The technique which he adopted would not have been successful had he not been able to bring to it the resources of an acute intelligence, a deep human sympathy, and a vivid imagination. He realized that his compatriots were at first too stunned by misery to be receptive of any but the lightest forms of invective or the gentlest forms of stimulation. He realized that the difficulties of reception in France would render his audience unwilling to listen to long rhetorical discourses or to detailed descriptions of the war production of Great Britain and the United States. He realized from the outset that there was one thing which he could provide which neither Vichy nor the Germans could ever provide, and that was the unvarnished truth. He thus, in the dark years, gained the confidence and increased the numbers of his audience by providing them with news bulletins of almost stark realism.

Son of a British diplomat and himself a participant in the peacemaking at Versailles, HAROLD NICOLSON is a member of the Board of Governors of the BBC.

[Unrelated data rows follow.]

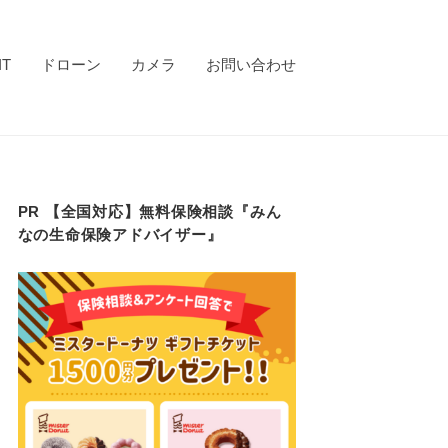
IT
ドローン
カメラ
お問い合わせ
PR 【全国対応】無料保険相談『みん
なの生命保険アドバイザー』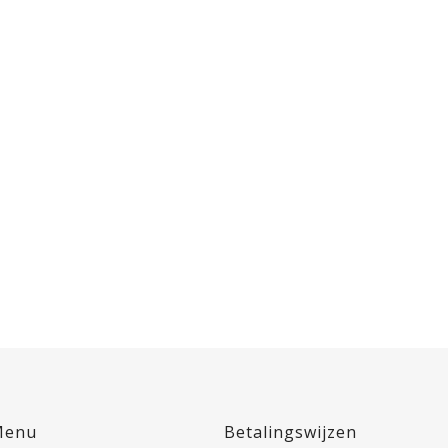
Menu
Betalingswijzen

His most brilliant device during the months of despair was to cast his anti-Vichy and anti-German propaganda into easy little nursery rhymes sung to easy nursery tunes. A second device was the brilliant dialogue of “ Les Trois Amis” in which the falsifications of Vichy propaganda were exposed in the form of witty conversations between three typical Frenchmen. Any more formidable denunciation would have been almost intolerable to the shattered nerves of those whom, between 1940 and 1942, he was seeking to convince. By the form which he adopted he aroused nostalgic longing for the old France of nursery tradition and the old France of sparkling logic, while bringing his method into sharp contradiction to the invective and denunciations of the Germans and the Vichyssois. He gave his audience truth, amusement, and repose.

It is interesting, on looking back, to note the subtle gradations through which the transmissions in French from London passed from comfort, through exhortation, to the final call to arms. Already on June 4, 1940, a Frenchman who had happened to tune in to London would have heard the defiant words: “Nous nous battrons sur les plages, nous nous battrons dans les champs et dans les rues, nous nous battrons dans les montagnes. Nous ne nous rendrons jamais.” Great Britain, in Winston Churchill, had found her Clemenceau.

On June 17 Marshal Pétain, in a quavering voice, informed his countrymen that France had suffered total defeat and that he had asked for an armistice. On the following night from London he was answered by another voice, a voice vibrating with resolve, the voice of General de Gaulle: “I am General de Gaulle speaking to you from London. France has lost a battle, she has not lost the war. Believe me — and I speak to you as one who knows — when I tell you that for France nothing has been irretrievably lost. The same methods which have now defeated us will one day bring us victory. Let France unite with Britain, who commands the sea and who fights on. This war has not been settled by the Battle of France.” This little taper-light in the darkness became, as the years went by, a bonfire by which, in the year of victory, the maquis was inflamed.

Gradually the French transmissions from London became, to use the phrase employed by Jacques Duchesne in his farewell, “the voice of French tradition; the voice that does not deceive.” Gradually a more active policy was introduced. By 1942 a voice began to twine itself in and out of the music of French popular songs, a voice which whispered insistently, “Demoralize them, demoralize them, demoralize them! ” When Laval’s press-gang started to recruit forced labor for Germany this voice became more urgent. “Do not go to Germany!” it hissed. “Do not go to Germany! Do not go to Germany!” The V campaign followed, and the most ingenious variations were suggested for the three shorts and a long. And night by night strange messages swung across the ether: “The elephant has grown another tail; I repeat it twice; the elephant has grown another tail,” and the people of France realized that some vast underground was at work.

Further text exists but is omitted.